Benjamin Constant

Benjamin Constant

Swiss-French · 1767 to 1830

Born Henri-Benjamin Constant de Rebecque on October 25, 1767, in Lausanne, in the Swiss canton of Vaud, he lost his mother days after his birth and was raised by a string of tutors and an emotionally distant father, an officer in the Dutch army. He studied at the University of Erlangen and the University of Edinburgh, where he ran up gambling debts that would recur throughout his life, before drifting into Parisian and German literary society. In 1794 he met Germaine de Staël, and the fifteen years that followed, an intellectual partnership as much as a love affair, shaped both his politics and his fiction; their daughter Albertine was born in 1797. Constant served in Napoleon's Tribunat until his expulsion in 1802 for opposing the consolidation of Napoleon's power, then spent the Empire years largely abroad, at Staël's estate at Coppet or in Weimar, where he came to know Goethe.

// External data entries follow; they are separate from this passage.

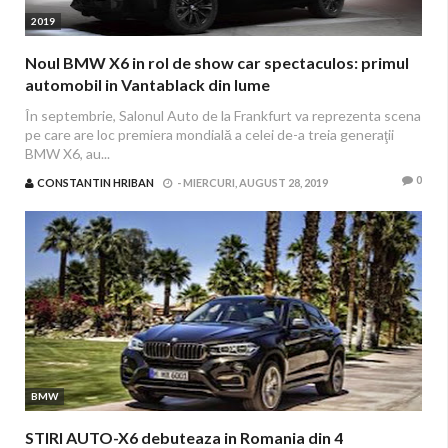
2019
Noul BMW X6 in rol de show car spectaculos: primul
automobil in Vantablack din lume
În septembrie, Salonul Auto de la Frankfurt va reprezenta scena
pe care are loc premiera mondială a celei de-a treia generaţii
BMW X6, au...
0
CONSTANTIN HRIBAN
-
MIERCURI, AUGUST 28, 2019
BMW
STIRI AUTO-X6 debuteaza in Romania din 4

In 1808 he secretly married Charlotte von Hardenberg, keeping the marriage from Staël for nearly a year. In March 1815, days before Napoleon's return from Elba reached Paris, Constant denounced him in print as a latter-day Attila; weeks later he was drafting a liberalized constitution for that same emperor, the Acte additionnel, a reversal Parisians mocked by nicknaming the document la Benjamine. The following year he published Adolphe, a spare account of a love affair curdling into obligation that readers immediately read as a portrait of his years with Staël, a resemblance he publicly denied. Elected to the Chamber of Deputies in 1819, he became one of the era's most formidable liberal orators, delivering his landmark address distinguishing the liberty of the ancients from the liberty of the moderns, and he held his seat until his death. He died in Paris on December 8, 1830, at sixty-three; at his funeral, students unharnessed the horses from his hearse and pulled it themselves to Père Lachaise.